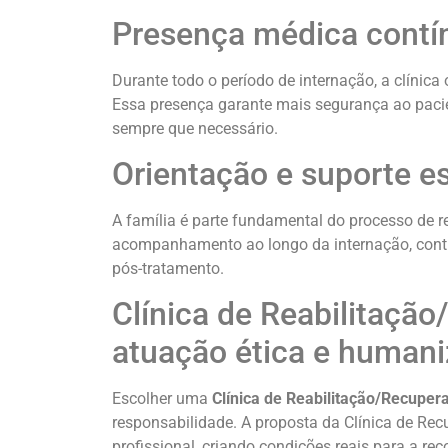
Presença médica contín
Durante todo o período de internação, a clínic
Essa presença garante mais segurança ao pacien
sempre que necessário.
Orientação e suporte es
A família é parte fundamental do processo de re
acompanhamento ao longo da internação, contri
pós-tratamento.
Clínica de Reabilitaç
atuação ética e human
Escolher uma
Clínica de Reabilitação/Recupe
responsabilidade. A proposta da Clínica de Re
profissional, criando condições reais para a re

__________________________________________________

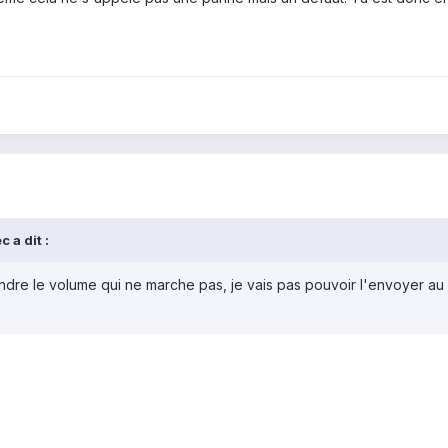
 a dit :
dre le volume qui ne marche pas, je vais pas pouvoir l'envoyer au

__________________________________________________

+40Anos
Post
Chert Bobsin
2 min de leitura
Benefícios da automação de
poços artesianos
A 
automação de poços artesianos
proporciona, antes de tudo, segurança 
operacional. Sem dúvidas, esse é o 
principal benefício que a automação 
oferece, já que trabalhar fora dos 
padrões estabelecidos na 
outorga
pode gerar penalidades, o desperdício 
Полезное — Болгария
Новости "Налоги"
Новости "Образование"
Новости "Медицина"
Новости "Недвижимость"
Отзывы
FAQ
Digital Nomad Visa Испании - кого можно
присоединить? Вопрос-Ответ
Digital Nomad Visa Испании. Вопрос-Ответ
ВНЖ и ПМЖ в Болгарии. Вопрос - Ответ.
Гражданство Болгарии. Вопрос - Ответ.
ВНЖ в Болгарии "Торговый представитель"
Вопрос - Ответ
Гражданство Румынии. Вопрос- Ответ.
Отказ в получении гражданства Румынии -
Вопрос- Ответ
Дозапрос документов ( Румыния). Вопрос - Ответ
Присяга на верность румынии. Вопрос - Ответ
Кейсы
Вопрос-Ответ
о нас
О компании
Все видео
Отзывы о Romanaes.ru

__________________________________________________

Go through the listing above and copy each line where the string "poços" appears.

### SOLUTION
poços artesianos
automação de poços artesianos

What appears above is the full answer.